Em países desenvolvidos, a idade da responsabilidade penal é idêntica ou superior à do Brasil.
No Brasil, conforme o já destacado, a idade de responsabilidade penal juvenil é de 12 anos, o que significa que, a partir desta idade, já há adolescentes cumprindo medida de privação de liberdade. A situação é muito mais severa que em outros países como a Alemanha (14), Bélgica (16), China (14), Dinamarca (15), França (13), Itália (14), Japão (14) e Rússia (14), que estão entre aqueles em que a responsabilidade penal juvenil ocorre em idade superior à aplicada no Brasil. Por outro lado, seguindo a orientação da ONU, a idade da responsabilidade penal para adultos é fixada em 18 anos na maioria dos países – pesquisa feita pela Organização das Nações Unidas com 53 países mostra de 42 (ou seja, 79%) adota a maioridade penal aos 18 anos ou mais, como é o caso do Japão (21 anos). Importante registrar, por fim, que, dentre os países que definem o adulto como pessoa menor de 18 anos, grande parte é composta justamente por aqueles que não asseguram os direitos básicos da cidadania aos seus jovens. Leia mais.

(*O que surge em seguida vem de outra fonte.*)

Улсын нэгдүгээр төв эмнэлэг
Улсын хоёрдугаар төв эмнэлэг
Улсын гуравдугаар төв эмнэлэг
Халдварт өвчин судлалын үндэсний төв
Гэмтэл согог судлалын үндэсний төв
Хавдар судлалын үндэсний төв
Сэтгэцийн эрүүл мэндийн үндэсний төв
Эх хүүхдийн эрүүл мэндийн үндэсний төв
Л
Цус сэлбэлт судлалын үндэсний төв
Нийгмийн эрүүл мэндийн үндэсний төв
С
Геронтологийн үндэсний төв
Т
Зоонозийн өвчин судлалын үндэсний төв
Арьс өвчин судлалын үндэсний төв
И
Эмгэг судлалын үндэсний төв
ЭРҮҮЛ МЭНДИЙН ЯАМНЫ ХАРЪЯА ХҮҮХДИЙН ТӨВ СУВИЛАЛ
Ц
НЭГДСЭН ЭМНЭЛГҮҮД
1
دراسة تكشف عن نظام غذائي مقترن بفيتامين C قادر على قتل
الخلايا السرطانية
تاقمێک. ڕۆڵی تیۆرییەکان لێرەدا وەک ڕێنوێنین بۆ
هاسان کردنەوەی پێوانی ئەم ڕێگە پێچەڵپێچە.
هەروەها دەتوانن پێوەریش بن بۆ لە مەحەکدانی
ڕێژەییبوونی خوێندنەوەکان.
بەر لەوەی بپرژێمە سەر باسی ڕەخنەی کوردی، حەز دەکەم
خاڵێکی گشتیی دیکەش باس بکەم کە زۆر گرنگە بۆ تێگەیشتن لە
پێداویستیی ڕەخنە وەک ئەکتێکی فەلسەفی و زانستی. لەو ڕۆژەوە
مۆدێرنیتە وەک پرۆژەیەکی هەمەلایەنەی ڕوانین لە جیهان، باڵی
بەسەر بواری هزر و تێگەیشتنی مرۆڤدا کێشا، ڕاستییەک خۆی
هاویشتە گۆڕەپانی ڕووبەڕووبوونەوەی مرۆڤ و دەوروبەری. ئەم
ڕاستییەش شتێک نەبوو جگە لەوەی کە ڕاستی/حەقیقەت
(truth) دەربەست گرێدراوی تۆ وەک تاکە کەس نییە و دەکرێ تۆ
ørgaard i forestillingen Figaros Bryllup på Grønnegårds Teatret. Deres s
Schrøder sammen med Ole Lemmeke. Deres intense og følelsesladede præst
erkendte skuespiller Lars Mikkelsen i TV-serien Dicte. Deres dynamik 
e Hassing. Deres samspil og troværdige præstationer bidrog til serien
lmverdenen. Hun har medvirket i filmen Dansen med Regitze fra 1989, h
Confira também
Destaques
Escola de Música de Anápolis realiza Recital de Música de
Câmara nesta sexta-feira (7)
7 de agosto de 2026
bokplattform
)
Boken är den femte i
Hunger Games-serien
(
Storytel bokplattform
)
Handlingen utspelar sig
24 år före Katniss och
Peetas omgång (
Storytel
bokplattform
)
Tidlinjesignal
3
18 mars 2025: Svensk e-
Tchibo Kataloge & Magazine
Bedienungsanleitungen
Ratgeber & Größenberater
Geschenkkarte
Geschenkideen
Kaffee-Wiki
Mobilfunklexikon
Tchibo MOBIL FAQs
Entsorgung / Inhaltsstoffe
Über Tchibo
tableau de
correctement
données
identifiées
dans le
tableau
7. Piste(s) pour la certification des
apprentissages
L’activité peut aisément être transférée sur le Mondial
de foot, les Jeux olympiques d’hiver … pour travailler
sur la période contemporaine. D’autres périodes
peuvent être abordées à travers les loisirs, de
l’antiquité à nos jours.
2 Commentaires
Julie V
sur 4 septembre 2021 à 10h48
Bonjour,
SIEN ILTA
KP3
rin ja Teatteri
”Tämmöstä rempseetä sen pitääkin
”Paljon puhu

O aumento do período de internação de adolescentes deve ser discutido no âmbito do próprio Estatuto da Criança e do Adolescente.
Sendo mais do que óbvio que a segregação em penitenciárias superlotadas, sob a influência de criminosos “profissionais” e sob o domínio de facções criminosas, em nada contribui para a ressocialização de adolescentes, forçoso reconhecer que qualquer discussão em torno do aumento do período de internação, sobretudo nas infrações mais graves, deve ser realizada no âmbito do próprio Estatuto da Criança e do Adolescente, com a observância dos princípios ali previstos (já restando comprovado que a reincidência entre jovens, nas unidades socioeducativas, é de 20%, contra 70% dos adultos em presídios). O propósito é garantir que a privação de liberdade, quando necessária, seja obrigatoriamente conjugada com a oferta, pelo Estado, de educação básica e aprendizagem profissional obrigatória, que possam efetivamente possibilitar a ressocialização dos jovens, em benefício da coletividade. O Sistema Socioeducativo é comprovadamente mais eficiente que o Sistema Penal, permitindo uma resposta muito mais rápida e adequada tanto aos adolescentes quanto à sociedade.
Temos uma das mais avançadas legislações do mundo (o Estatuto da Criança e do Adolescente). Precisamos garantir o seu cumprimento.
Há verdadeiro consenso de que a legislação em vigor (o ECA) é avançada porque traz para o interior do panorama legal brasileiro o que existe de melhor nas normas internacionais. Os problemas hoje existentes decorrem justamente da falta de uma adequada compreensão e aplicação da lei, não podendo a ela ser debitados. O Congresso Nacional e a sociedade devem exigir do Poder Público o efetivo e integral cumprimento da lei, com o investimento prioritário em programas e serviços públicos especializados no atendimento de crianças, adolescentes e suas respectivas famílias, educação de qualidade e ações diversas, centradas na prevenção.